Despite the seemingly routine 6-4, 6-2 final score, this was a frustrating match for Azarenka. It was a blustery, cloudy, threatening afternoon—just another day in Florida, the locals might say—and Azarenka struggled to find her timing. For much of the first set, it was Konta who had a better feel for her shots. Where Azarenka was tentative, Konta was decisive. Where Azarenka guided the ball, Konta slapped her backhands crosscourt and her running forehands down the line for winners.

More than once, the match appeared destined to get away from Azarenka. There was a Konta backhand at break point that was called in by the line judge, but reversed on a challenge. There was an Azarenka second-serve toss on another break point that danced in the wind and looked certain to land in the net, but crawled over instead. There were the half-dozen makeable shots that Konta somehow found a way not to make. Azarenka finished the first set with fewer winners and more errors, but she still walked away with it 6-4. This was a day when she needed every fist pump and every “Come on!” in her arsenal. The Miami fans mimicked Azarenka's extended grunts, as fans do in many places, but she needed all the oomph she could get, sonic or otherwise, on Wednesday.

Vika's Chance

Vika's Chance

“I mean, sometimes I cuss,” Azarenka said afterward, “and that’s OK. I got code violation, but that’s fine. Whatever is going to make me play better I’m going to do. It’s not the best thing to do, but whatever keeps me in the game, keeps me focused. I don’t think I was annoyed [on Wednesday]. I was just trying to push myself.”
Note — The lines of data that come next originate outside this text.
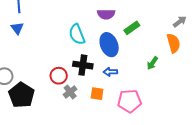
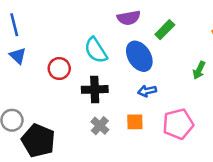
black cross: (83, 65) -> (95, 89), moved
red circle: (59, 76) -> (59, 69), moved

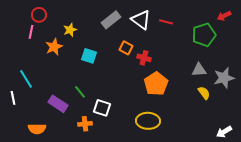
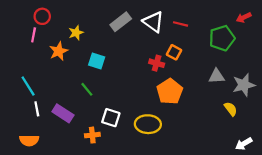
orange square: (126, 48) -> (174, 52), moved
green line: (80, 92) -> (87, 89), moved
yellow semicircle: (204, 93) -> (231, 109), moved
white line: (13, 98) -> (37, 109), moved
yellow ellipse: (148, 121) -> (148, 124), moved
orange semicircle: (37, 129) -> (29, 140), moved

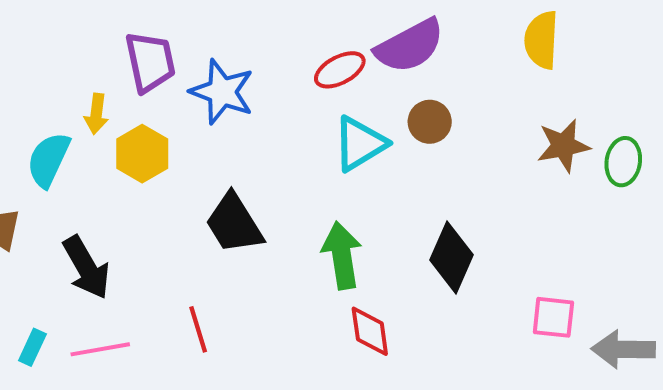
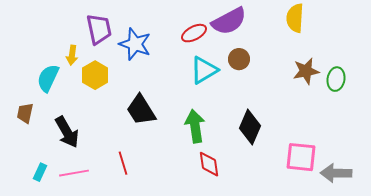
pink square: (553, 317) -> (301, 157), size x1.4

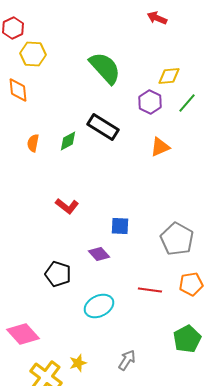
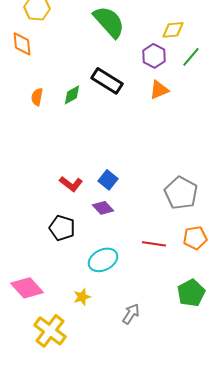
orange triangle: (160, 147) -> (159, 90), moved
red L-shape: (67, 206) -> (71, 184), moved
blue square: (120, 226) -> (108, 180), moved, turned 36
yellow star: (78, 363) -> (82, 297), moved

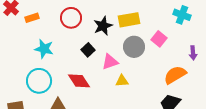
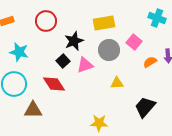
black star: (103, 26) -> (74, 41), moved
black square: (88, 50) -> (63, 61), moved
orange semicircle: (175, 75) -> (150, 62), moved, size x0.6
yellow triangle: (122, 81) -> (117, 83), moved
Is Azarenka feeling a little more pressure this week than she’s grown accustomed to in recent years? Two weeks ago in Indian Wells, she beat Serena Williams and won her most important title since 2013, back when she was a Grand Slam champion and a world No. 1. Now, after a long trip through the injury wilderness, Azarenka is back in the Top 10, and this week has only brought more promising news. On Monday, Serena was knocked out in the fourth round here, while Azarenka squeaked past Garbiñe Muguruza—the woman who may be her biggest rival to Serena’s throne—in two tiebreakers. After that win, Azarenka said this was a time for excitement rather than anxiety, and that she feels like a superior player at 26 to the one she was when she was No. 1 at 23.

“I think I’m a better player right now, just the way I handle myself on court,” Vika said. “I improved my serve a lot and [I’m] just stronger in the tougher moments ... I think my game is developing with pretty big progress right now, and that’s what I’m most happy about.”

Even after all of her ups and downs, Azarenka remains the most likely woman to take advantage of any slip from Serena, and the most likely to give Serena something she hasn’t had since Justine Henin’s retirement five years ago: a full-fledged rival. This week in Miami, Vika hasn’t backed away from that radical idea.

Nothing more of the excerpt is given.